Note: This registry entry must be entered before any LUNs are created. If done after, the LUNs will be inaccessible to Windows.

To find out more about Microsoft statements and 4k sector drives, see http://support.microsoft.com/kb/2510009. For more information about MS SQL Server 2008 and 4k sector drives, visit:

http://blogs.msdn.com/b/psssql/archive/2011/01/13/sql-server-new-drives-use-4k-sector-size.aspx

4.5 HBA Driver Settings (For Fibre Channel or iSCSI)

For architectures that utilize Violin arrays as SAN storage, HBA tuning is required. There are two main areas to address: multipathing and HBA Queue Depth. Achieving the best I/O throughput results requires maximizing the I/O pipe similar to optimizing network usage. i.e. an application wants to optimize the number of requests outstanding. That number can best be achieved by having as many paths available as possible and queues as deep as possible. Target numbers are 256 for combined sum of all HBA queues and setting the number of paths equal to the number of LUNs times the number of HBA’s • In the driver setting change the Queue Depth (default usually 32) to a more appropriate setting for your environment,

start at 128 and move up or down.

• Total Queue depth (sum) for all HBA’s is 256 per fabric.

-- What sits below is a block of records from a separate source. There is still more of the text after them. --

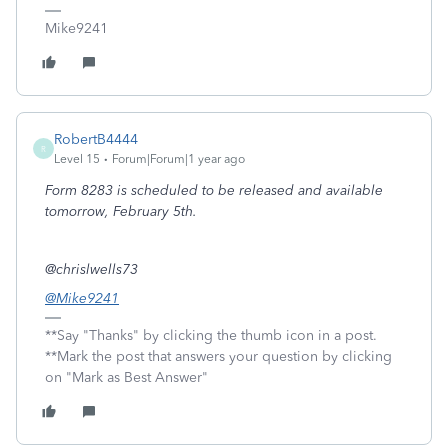
Mike9241
RobertB4444
R
Level 15
Forum|Forum|1 year ago
Form 8283 is scheduled to be released and available
tomorrow, February 5th.
@chrislwells73
@Mike9241
**Say "Thanks" by clicking the thumb icon in a post.
**Mark the post that answers your question by clicking
on "Mark as Best Answer"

• “LUNS number of paths”: As many paths as possible, ie, 1 path per HBA X #LUNS • For Direct Attached use “Point-To-Point” connection.

• The default MPIO policy on the Violin San Array Multipath Disk Device Properties is Round Robin, in some cases,

using Least Queue Depth produces better performance. For a given workload, Violin recommends testing to see

which gives the best results.

(9)

4.6 Microsoft SQL Server Tools

Windows Server 2008 R2 includes a tool called the Best Practice Analyzer in the Server Manager Console. The Best Practice Analyzer runs a series of tests against Active Directory roles (such as the Hyper-V role, the DNS role, and the Remote Desktop Services role) to assess whether the role has been installed and configured properly and to compare the installation with tested best practices.

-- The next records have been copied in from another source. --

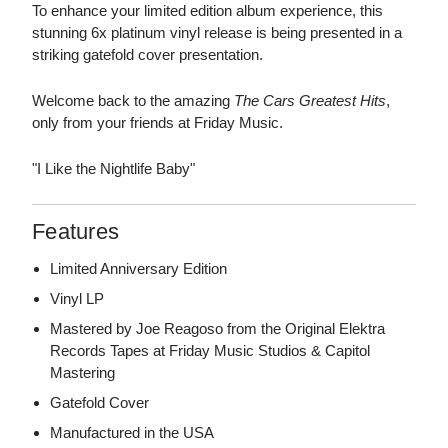
To enhance your limited edition album experience, this
stunning 6x platinum vinyl release is being presented in a
striking gatefold cover presentation.
Welcome back to the amazing
The Cars Greatest Hits
,
only from your friends at Friday Music.
"I Like the Nightlife Baby"
Features
Limited Anniversary Edition
Vinyl LP
Mastered by Joe Reagoso from the Original Elektra
Records Tapes at Friday Music Studios & Capitol
Mastering
Gatefold Cover
Manufactured in the USA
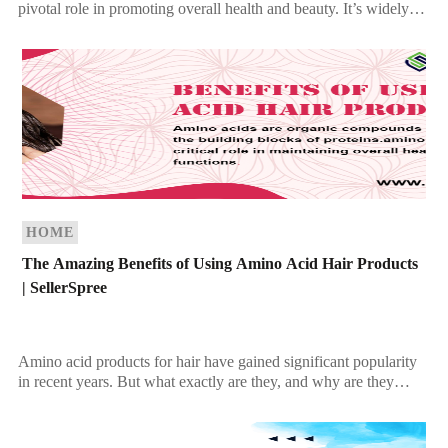
pivotal role in promoting overall health and beauty. It’s widely
celebrated for its ability […]
HOME
The Amazing Benefits of Using Amino Acid Hair Products
| SellerSpree
Amino acid products for hair have gained significant popularity
in recent years. But what exactly are they, and why are they
beneficial for your hair? […]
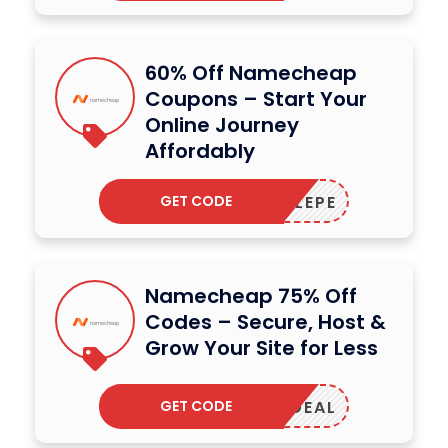
60% Off Namecheap
Coupons – Start Your
Online Journey
Affordably
GET CODE
RUSTLEPE
Namecheap 75% Off
Codes – Secure, Host &
Grow Your Site for Less
GET CODE
MAILDEAL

Some of the results from the Best Practice Analyzer could tell an administrator they need to add more memory to a server, to move a role to a separate server to improve role optimization, or to shift a database to a different drive on the server to distribute disk performance demands on the system.

4.7 Log File Storage Performance

The larger the system, the greater the number of transactions and need for a cached log file for the database. The amount of data in the cached log file is proportional to the database.

With traditional storage systems, best practices dictated that the SQL database log be stored on the fastest storage possible. In an environment using Violin arrays, no special optimization is required if the SQL log is placed on the array, as the array provides the fastest possible storage.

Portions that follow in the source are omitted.